秘書にゃんこ*夏目漱石を訪ねて。。

2016-05-14 | おでかけ
 「石を枕にして眠り、小川の流れで口を漱ぐ(すすぐ)」 と言うべきところを、

「流れを枕にして眠り、石で口を漱ぐ」 と言い間違え、それを人から指摘されたら。。

さしずめ私なら、照れたり、相手と顔を見合わせて笑ったりすることでしょうが、

「いや、耳を洗うために流れを枕にし、歯を磨くために石で口を漱ぐのだ」

と言い張る人がいれば、負け惜しみの強い頑固者という印象を持つことでしょう。

 「漱石枕流」(そうせきちんりゅう)

夏目漱石(本名は夏目金之助)の雅号となった中国の故事です。

ちなみにこの名前、もともとは正岡子規の数多いペンネームのひとつだったそうで、

実際に漱石が変わり者だったかどうかはさておき、二人の友情が垣間見える名前です。


 今年は漱石の没後100年、来年は生誕150年という記念の年。

各地でイベントが催される中、横浜と東京に漱石を訪ねて参りました。


     
     横浜「港の見える丘公園」の一角にある 「神奈川近代文学館」 では、
     直筆の原稿や日記、愛用品や当時の新聞記事が展示されています。


 所変わって、こちらは東京。 

明治の面影を今に残す「文豪の街」 根津。


     
     日本武尊(やまとたけるのみこと)が千駄木の地に創祀したと伝えられる古社


     
     かつて漱石や鴎外が腰を下ろし、想を練ったと伝わる「文豪憩いの石」
     境内の目立つ場所にありながら、立て札がないと人は気に留めないようです。


     
     石の近くにある水飲み場にも説明がないため、参拝客が通り過ぎてしまうのですが、
     こちらは森鴎外が奉納したもので、もとは日露戦争の戦利砲弾を飾るための台座。


     
     すぐ後ろの溝には水が流れているため、にゃんこ片手に撮影するのは至難の業
     「陸軍々醫監 森林太郎」(鴎外の本名)という字がお読みになれますでしょうか。


 さて、話を漱石に戻しましょう。

根津神社の裏手にある門を出て閑静な住宅街を歩けば、そこは漱石が3年の月日を過ごした町。

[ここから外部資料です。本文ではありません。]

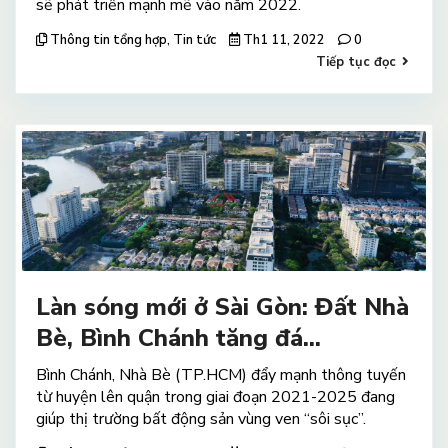
sẽ phát triển mạnh mẽ vào năm 2022.
Thông tin tổng hợp
,
Tin tức
Th1 11, 2022
0
Tiếp tục đọc
Làn sóng mới ở Sài Gòn: Đất Nhà
Bè, Bình Chánh tăng đá...
Bình Chánh, Nhà Bè (TP.HCM) đẩy mạnh thông tuyến
từ huyện lên quận trong giai đoạn 2021-2025 đang
giúp thị trường bất động sản vùng ven “sôi sục”.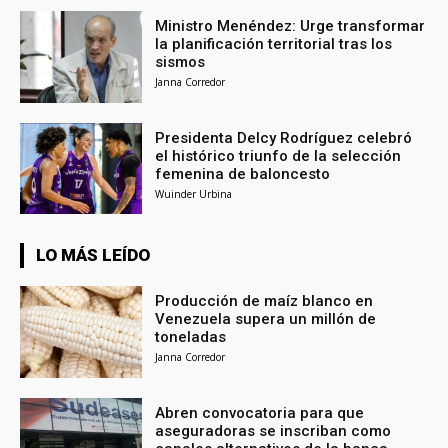
Ministro Menéndez: Urge transformar
la planificación territorial tras los
sismos
Janna Corredor
Presidenta Delcy Rodríguez celebró
el histórico triunfo de la selección
femenina de baloncesto
Wuinder Urbina
LO MÁS LEÍDO
Producción de maíz blanco en
Venezuela supera un millón de
toneladas
Janna Corredor
Abren convocatoria para que
aseguradoras se inscriban como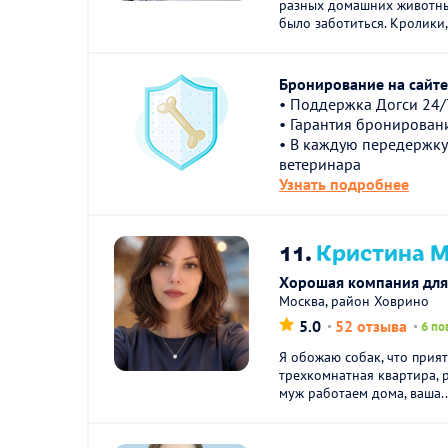
разных домашних животны
было заботиться. Кролики,
Бронирование на сайте 
• Поддержка Догси 24/
• Гарантия бронирован
• В каждую передержку
ветеринара
Узнать подробнее
11.
Кристина М
Хорошая компания для
Москва, район Ховрино
5.0
52 отзыва
6 по
Я обожаю собак, что прия
трехкомнатная квартира, р
муж работаем дома, ваша..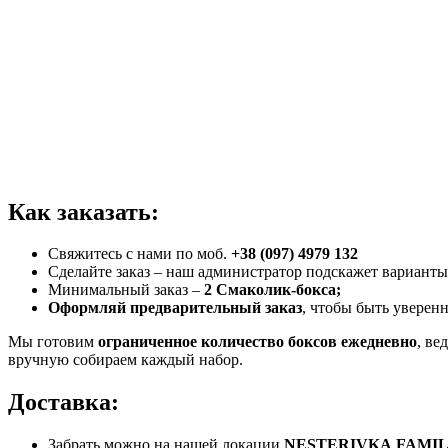
Как заказать:
Свяжитесь с нами по моб.
+38 (097) 4979 132
Сделайте заказ – наш администратор подскажет варианты
Минимальный заказ –
2 Смаколик-бокса;
Оформляй предварительный заказ
, чтобы быть уверенн
Мы готовим
ограниченное количество боксов ежедневно
, ве
вручную собираем каждый набор.
Доставка:
Забрать можно на нашей локации
NESTERIVKA
FAMI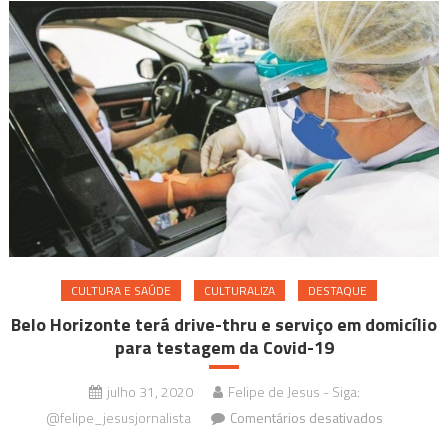
importânci
do
cuidado
e
inclusão
social
CULTURA E SAÚDE
CULTURALIZA
DESTAQUE
Belo Horizonte terá drive-thru e serviço em domicílio
para testagem da Covid-19
julho 31, 2020
Felipe de Jesus - Siga:
em
@felipe_jesusjornalista
Comentários desativados
Belo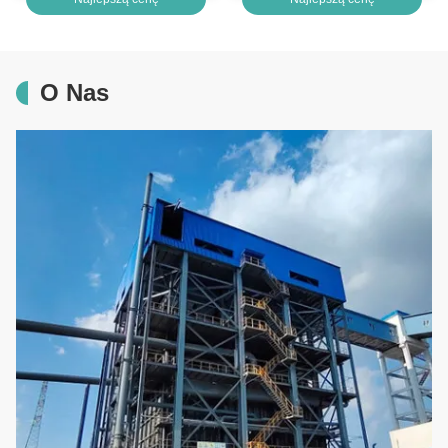
O Nas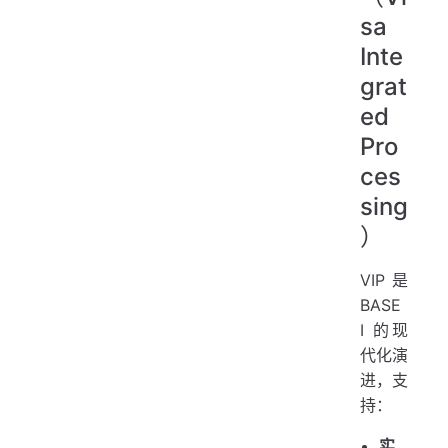
sa
Inte
grat
ed
Pro
ces
sing
）
VIP 是
BASE
I 的现
代化演
进，支
持：
实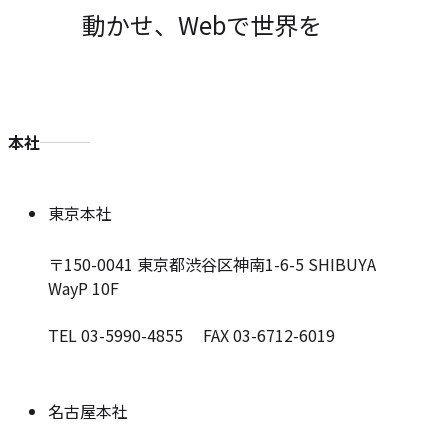
動かせ、Webで世界を
本社
東京本社
〒150-0041
東京都渋谷区神南1-6-5 SHIBUYA
WayP 10F
TEL 03-5990-4855 FAX 03-6712-6019
名古屋本社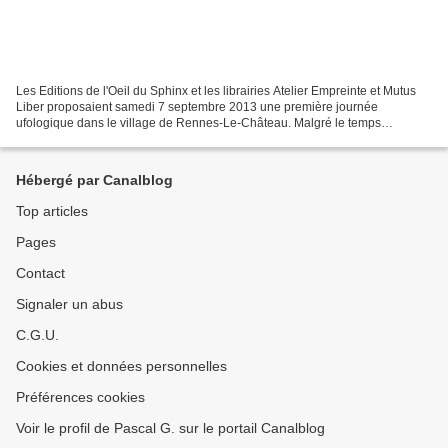
Les Editions de l'Oeil du Sphinx et les librairies Atelier Empreinte et Mutus
Liber proposaient samedi 7 septembre 2013 une première journée
ufologique dans le village de Rennes-Le-Château. Malgré le temps
maussade et des frais de participation, une bonne...
Hébergé par Canalblog
Top articles
Pages
Contact
Signaler un abus
C.G.U.
Cookies et données personnelles
Préférences cookies
Voir le profil de Pascal G. sur le portail Canalblog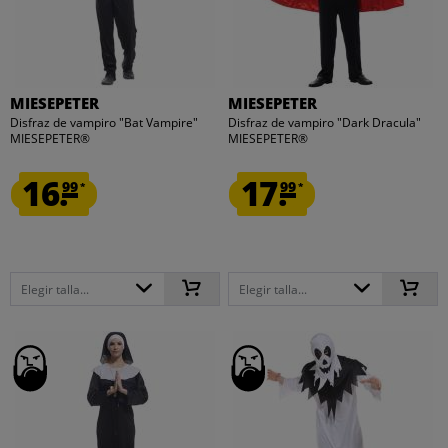
MIESEPETER
MIESEPETER
Disfraz de vampiro "Bat Vampire"
Disfraz de vampiro "Dark Dracula"
MIESEPETER®
MIESEPETER®
16.
17.
99
99
*
*
Elegir talla...
Elegir talla...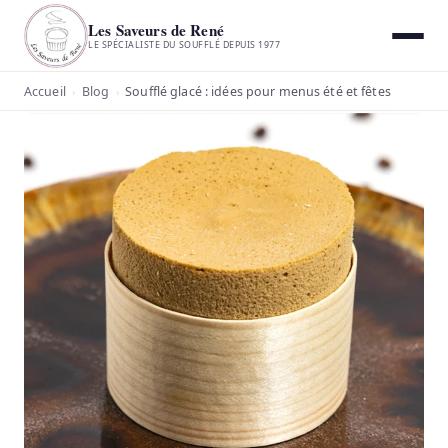
Les Saveurs de René
LE SPÉCIALISTE DU SOUFFLÉ DEPUIS 1977
Accueil
Blog
Soufflé glacé : idées pour menus été et fêtes
›
›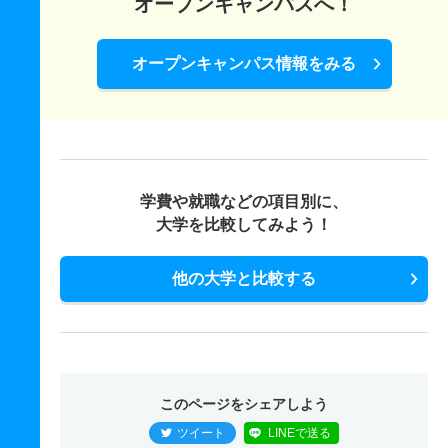
オープンキャンパスへ！
オープンキャンパス情報をみる
学費や就職などの項目別に、
大学を比較してみよう！
他の大学と比較する
このページをシェアしよう
ツイート
LINEで送る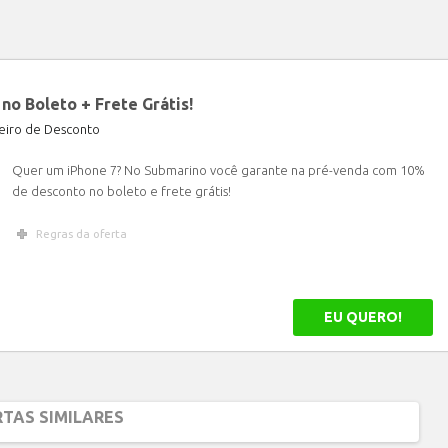
no Boleto + Frete Grátis!
iro de Desconto
Quer um iPhone 7? No Submarino você garante na pré-venda com 10%
de desconto no boleto e frete grátis!
Regras da oferta
EU QUERO!
TAS SIMILARES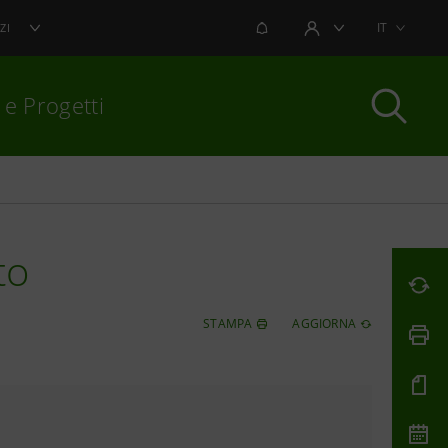
NOTIFICHE
IT
ZI
AREA UTENTE
 e Progetti
per chiudere
to
STAMPA
AGGIORNA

イギリス留学から帰国した漱石が初めて筆を執り、名作を次々と発表した漱石文学発祥の地。


     
     「夏目漱石旧居跡」の題字は川端康成の書
     旧居は愛知県 犬山市の明治村に移築保存
     塀の上を歩くネコちゃんは、「吾輩は猫である」


     
     三毛子ちゃんに恋する「吾輩」は、秘書にゃんこには目もくれず


 この年齢だからこそ味わえる読み方で、再び漱石に出会ってみたいものです。


お読みくださいまして、ありがとうございます。